• [Page images and extracted text]:
★ ★ ★ ★ ★

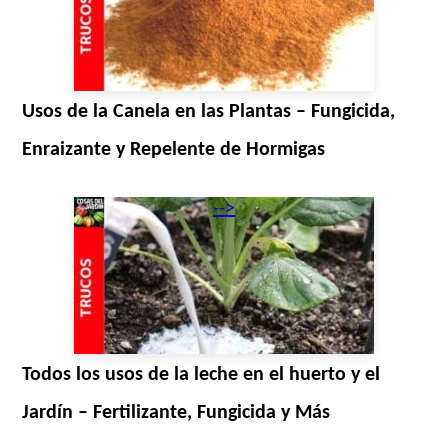
Usos de la Canela en las Plantas – Fungicida,
Enraizante y Repelente de Hormigas
-->
Todos los usos de la leche en el huerto y el
Jardín – Fertilizante, Fungicida y Más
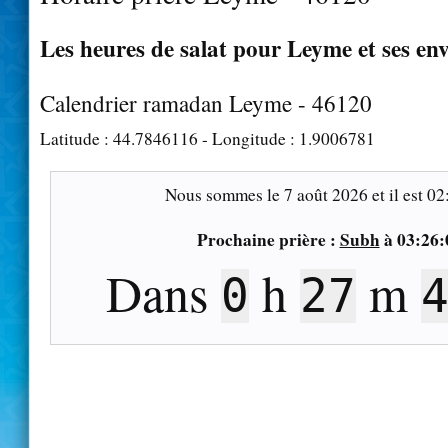
Les heures de salat pour Leyme et ses en
Calendrier ramadan Leyme - 46120
Latitude :
44.7846116
- Longitude :
1.9006781
Nous sommes le
7 août 2026
et il est
02
Prochaine prière :
Subh
à
03:26:
Dans
h
m
0
27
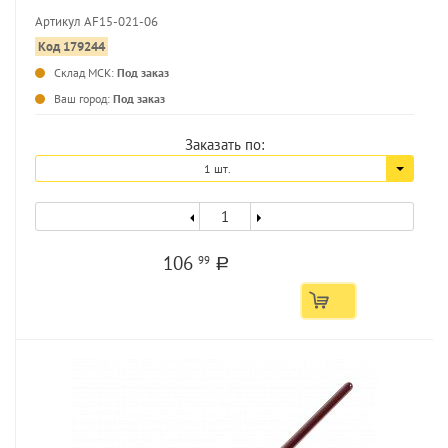
Артикул AF15-021-06
Код 179244
...
Склад МСК:
Под заказ
Ваш город:
Под заказ
Заказать по:
1 шт.
106
99
a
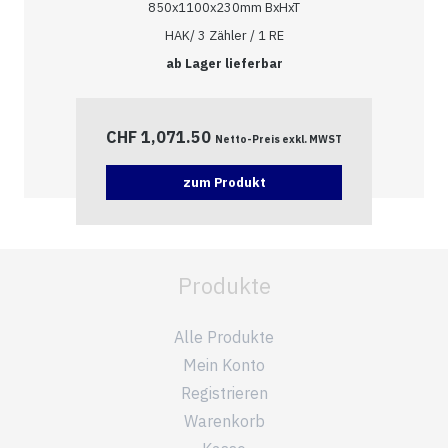
850x1100x230mm BxHxT
HAK/ 3 Zähler / 1 RE
ab Lager lieferbar
CHF
1,071.50
Netto-Preis exkl. MWST
zum Produkt
Produkte
Alle Produkte
Mein Konto
Registrieren
Warenkorb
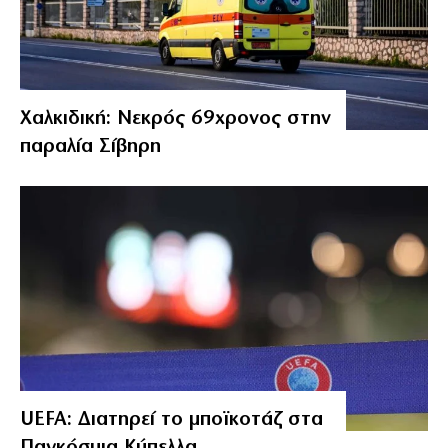
Χαλκιδική: Νεκρός 69χρονος στην
παραλία Σίβηρη
UEFA: Διατηρεί το μποϊκοτάζ στα
Παγκόσμια Κύπελλα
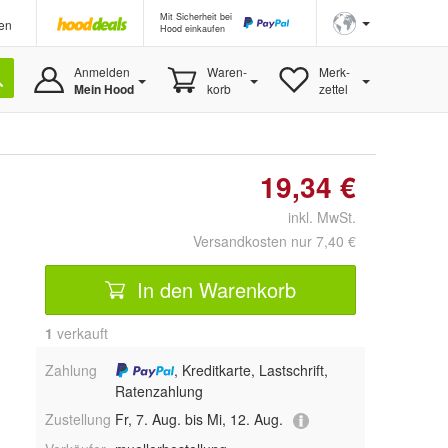
Mit Sicherheit bei
en
Hood einkaufen
Anmelden
Waren-
Merk-
Mein Hood
korb
zettel
19,34 €
inkl. MwSt.
Versandkosten nur 7,40 €
In den Warenkorb
1
 verkauft
Zahlung
, Kreditkarte, Lastschrift,
Ratenzahlung
Zustellung
Fr, 7. Aug. bis Mi, 12. Aug.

★ ★ ★ ★ ★

• [WHAT IS EXPECTED]:
If a line in the records includes the string "Leyme", copy it.

• [YOUR RESPONSE]:
Les heures de salat pour Leyme et ses en
Calendrier ramadan Leyme - 46120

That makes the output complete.